KP Oil and Gas Company Limited: No mega project completed despite hiring costly professionals

PESHAWAR: Khyber Pakhtunkhwa has yet to complete any mega project in the oil and gas sector despite hiring a highly-paid team for the Khyber Pakhtunkhwa Oil and Gas Company Limited (KPOGCL) with unbelievably high salaries and a range of eye-watering perks.

The document provided by the KPOGCL in response to a request under the Right to Information (RTI) Act 2013 indicated that the top officials’ monthly salaries for the first time in the history of the province topped the two million rupees mark.

However, the details provided by the company didn’t include any mega project capable of changing the economic optics of the province. It took this scribe four months to obtain the required information that too through the Right to Information Commission of the province. The KPOGCL had to provide the details in 15 to 20 days under the RTI law. The province has been blessed with vast natural resources including huge deposits of oil and gas discovered in its southern districts including Kohat, Karak and Hangu. As of May 2016, according to the budget book, an area of around 360,716 square kilometres was under exploration for oil and gas throughout the country and 32,018 square kilometres is in Khyber Pakhtunkhwa.

In the first year of the incumbent provincial government, eight companies including MOL, Hycarbex, MGCL, OGDCL, OPII, PPL, Tullow and China Zhengue Oil were working in the province and KPOGCL had the largest stake in the exploration activities.

According to the KPOGCL, the oil production in 2013 was 30,000 barrels per day (BPD) and that of gas was 330 mmcfd. In the current financial year the oil production rose to 53,122 BPD and gas to 440 mmcfd while LPG production was 550 tons. Presently, 10 companies are operating in the province with KPOGCL again holding licenses and leases for most of the area. It is followed by MOL and MPCL while other companies working in the province are Hycarbex, Al-Haj, OPL, PPL, Tullow and Tallahssee.

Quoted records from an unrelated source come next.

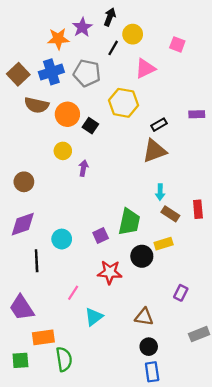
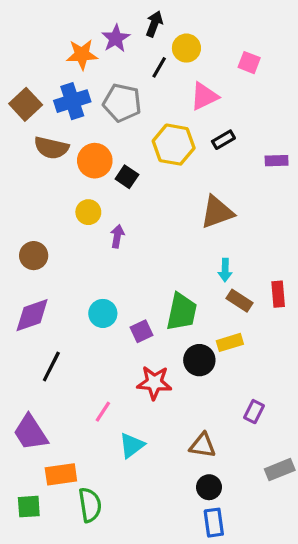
black rectangle: (159, 125) -> (223, 140), moved
cyan circle: (62, 239) -> (103, 313), moved
black line: (37, 261) -> (51, 367), turned 30

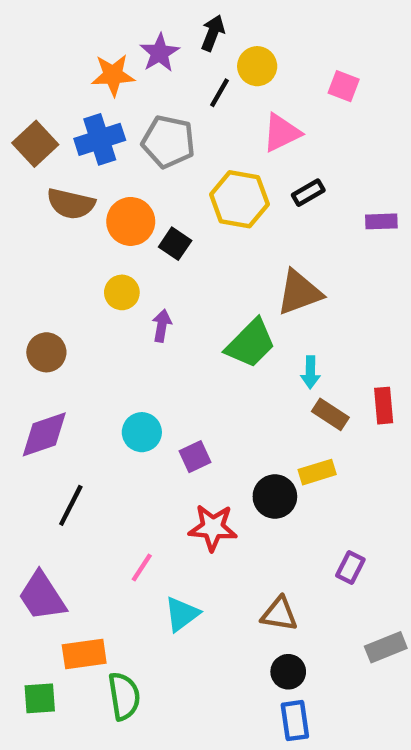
green trapezoid: (182, 312) -> (251, 343), moved, turned 33

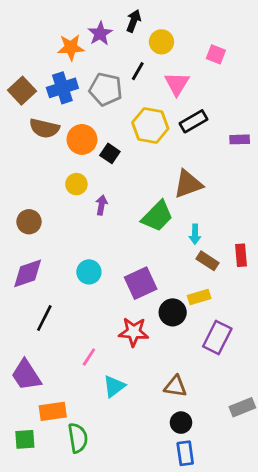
black line: (219, 93) -> (138, 71), moved
pink triangle: (282, 133) -> (177, 84), turned -32
black rectangle: (308, 193) -> (194, 121), size x1.4
purple square: (195, 457) -> (141, 283), moved, size x1.6
purple rectangle: (350, 567) -> (217, 337), moved, size x1.6

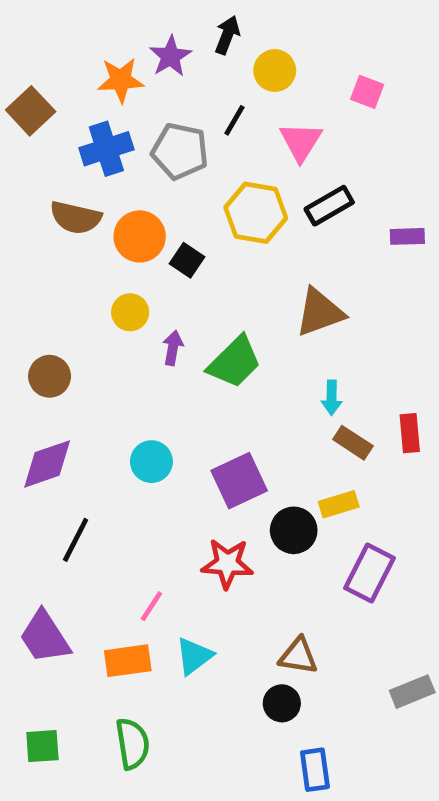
brown square: (22, 91) -> (31, 111), moved
green trapezoid: (157, 216) -> (234, 362), moved
orange rectangle: (53, 411) -> (128, 661), moved
black circle: (181, 423) -> (282, 703), moved

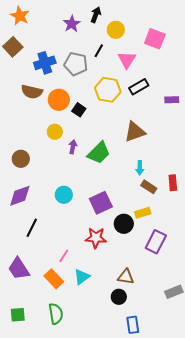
orange star: (121, 80) -> (20, 16), moved, turned 30
pink square: (367, 92) -> (155, 39), size x1.5
orange rectangle: (128, 661) -> (54, 279), turned 54

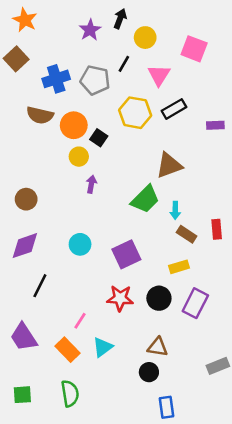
yellow circle: (55, 132) -> (79, 157), moved
green trapezoid: (99, 153) -> (145, 199), moved
black circle: (124, 224) -> (159, 298), moved

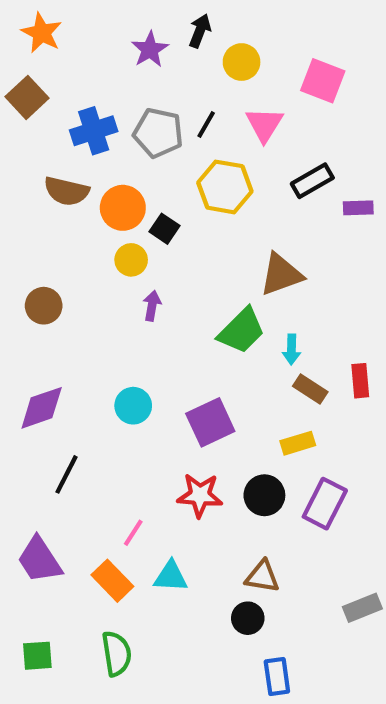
black line: (124, 64) -> (206, 124), moved
black rectangle: (174, 109) -> (312, 181), moved
brown circle: (26, 199) -> (44, 306), moved
cyan triangle: (103, 347) -> (171, 577), turned 40

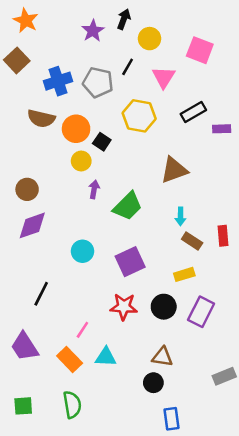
black line: (206, 124) -> (128, 67), moved
green trapezoid: (242, 331) -> (128, 206), moved
purple diamond: (42, 408) -> (32, 225), moved

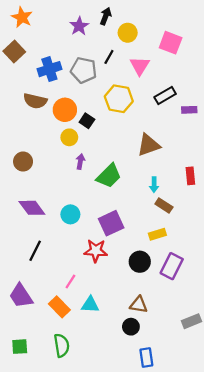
purple diamond: (32, 225) -> (32, 208), moved, turned 72
red rectangle: (223, 236) -> (190, 176), moved
red star: (124, 307) -> (96, 251), moved

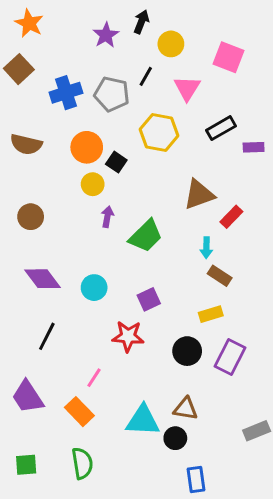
brown semicircle: (35, 101) -> (26, 144), moved
red rectangle: (190, 176) -> (231, 217), moved, turned 49
purple square: (111, 223) -> (149, 299), size x0.7
cyan triangle: (90, 305) -> (143, 420), moved, size x1.4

As a result of the 18th Amendment, the resources of oil and gas are to be shared between the federal and provincial governments at the ratio of 50:50. In the wake of this development, the provincial government decided to set up the Khyber Pakhtunkhwa Oil and Gas Company Limited (KPOGCL) in 2013 to replicate the federal Oil and Gas Development Company Limited (OGDCL) at the provincial level. It also announced to build an oil refinery in partnership with Pakistan State Oil (PSO) and also a gas-powered electricity plant in the province.

However, towards the PTI-led KP government’s five-year term will end in May this year but there is still no visible headway on these projects. The KPOGCL, though, provided a list of its 60 achievements. However, it didn’t mention whether it was operating any oil field or drilling rigs to gradually achieve its production share balance with OGDCL and other companies.

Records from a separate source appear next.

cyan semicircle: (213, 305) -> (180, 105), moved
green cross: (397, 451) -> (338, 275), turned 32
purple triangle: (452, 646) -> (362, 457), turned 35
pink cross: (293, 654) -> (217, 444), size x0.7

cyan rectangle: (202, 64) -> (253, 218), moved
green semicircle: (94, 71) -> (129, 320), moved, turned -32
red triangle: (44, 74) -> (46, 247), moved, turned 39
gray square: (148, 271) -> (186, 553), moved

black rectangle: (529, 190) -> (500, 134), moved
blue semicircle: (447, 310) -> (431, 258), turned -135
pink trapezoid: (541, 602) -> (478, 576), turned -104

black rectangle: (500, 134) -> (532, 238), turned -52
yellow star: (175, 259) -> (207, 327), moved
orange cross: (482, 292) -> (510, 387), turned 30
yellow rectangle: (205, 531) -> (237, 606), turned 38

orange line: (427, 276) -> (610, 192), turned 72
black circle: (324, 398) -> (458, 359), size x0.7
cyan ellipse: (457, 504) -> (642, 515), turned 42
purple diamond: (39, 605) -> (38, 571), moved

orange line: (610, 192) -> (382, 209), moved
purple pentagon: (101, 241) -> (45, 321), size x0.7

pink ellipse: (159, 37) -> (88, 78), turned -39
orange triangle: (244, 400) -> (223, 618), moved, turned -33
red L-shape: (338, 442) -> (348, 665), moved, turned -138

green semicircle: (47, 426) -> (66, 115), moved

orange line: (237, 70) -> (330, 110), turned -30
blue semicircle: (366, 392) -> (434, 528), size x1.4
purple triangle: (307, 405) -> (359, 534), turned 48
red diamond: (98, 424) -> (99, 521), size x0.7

It only referred to an agreement signed with the Frontier Works Organisation (FWO) to set up 40,000 BPD refinery in Karak in which it will get 10 percent share. The other mega projects it planned to build include a 100,000 BPD refinery in Dera Ismail Khan, 15,000 BPD refinery in Kohat, and three 225 Megawatt (MW) power plants in Hattar, Rashakai and Kohat.

The company’s management at the same time warned that “if the KPOCGL was weakened then these five mega projects may be abandoned.” Perhaps it desired that these things shouldn’t be reported in the media. However, the information provided by the company about the salaries being drawn by theKPOGCL top management was startling. It was also a bit misleading as the management tried to conceal the exact figures giving a strange logic to defend its act.

It said the Board of the Directors (BoD) of the KPOGCL has directed the management not to share the company’s specific information on salaries which can be used by the competitors to attract its human resource. It has, however, given the deceptive “minimum and maximum” slabs of salary for officers apparently in a bid to hide the exact amount.

After going through the salary sheet of the managerial staff, the reason for hiding the exact salaries could better be understood.

It said the company is being run as corporate body to which a 12-member BoD is providing governance oversight. The KPOGCL has employed 75 contractual and around 400 daily-wage employees.

It is headed by a chief executive officer (CEO) getting Rs2.5 million (maximum) in addition to Rs50,000 monthly entertainment allowance, 600 litres petrol (POL), Rs40,000 for cellphone use, and 50 percent leave encashment and other perks. His deputy, (DCEO) is allowed maximum salary of Rs2 million along with 350 litres POL, Rs40,000 for cellphone use, Rs30,000 entertainment allowance and other perks.

The senior general manager’s salary is Rs1.5 million (maximum), with Rs10,000 monthly entertainment allowance and Rs35,000 for use of cellphone along with other perks. The salaries of general manager, deputy general manager, manager and assistant managers range from Rs150,000 to Rs1million plus certain perks.

A former employee, who has also taken a case to the company’s board of directors to probe its affairs, told The News that the projects accomplished so far didn’t justify the big salaries and hefty perks the KPOGCL officers were getting.